Problem description:
Below is a listing. Quote from it, exactly, the lines from the one containing "industries where employees" down to the one containing "PRINT RECIPE", both ends included, and nothing else.

────────────────

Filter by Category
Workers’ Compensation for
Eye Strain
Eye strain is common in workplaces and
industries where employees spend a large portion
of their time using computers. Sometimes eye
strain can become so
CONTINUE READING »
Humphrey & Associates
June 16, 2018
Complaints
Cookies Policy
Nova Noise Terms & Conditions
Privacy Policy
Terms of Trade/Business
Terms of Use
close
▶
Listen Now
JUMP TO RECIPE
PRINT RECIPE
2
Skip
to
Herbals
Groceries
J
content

────────────────

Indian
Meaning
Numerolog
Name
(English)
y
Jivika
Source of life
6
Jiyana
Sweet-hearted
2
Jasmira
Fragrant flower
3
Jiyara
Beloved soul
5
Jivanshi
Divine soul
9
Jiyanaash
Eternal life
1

────────────────

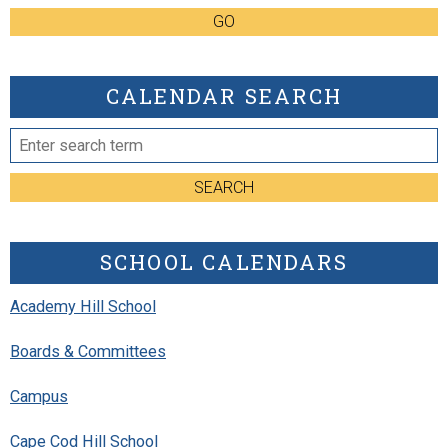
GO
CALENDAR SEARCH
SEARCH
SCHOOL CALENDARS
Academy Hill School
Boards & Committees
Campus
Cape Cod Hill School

────────────────

Answer space:
industries where employees spend a large portion
of their time using computers. Sometimes eye
strain can become so
CONTINUE READING »
Humphrey & Associates
June 16, 2018
Complaints
Cookies Policy
Nova Noise Terms & Conditions
Privacy Policy
Terms of Trade/Business
Terms of Use
close
▶
Listen Now
JUMP TO RECIPE
PRINT RECIPE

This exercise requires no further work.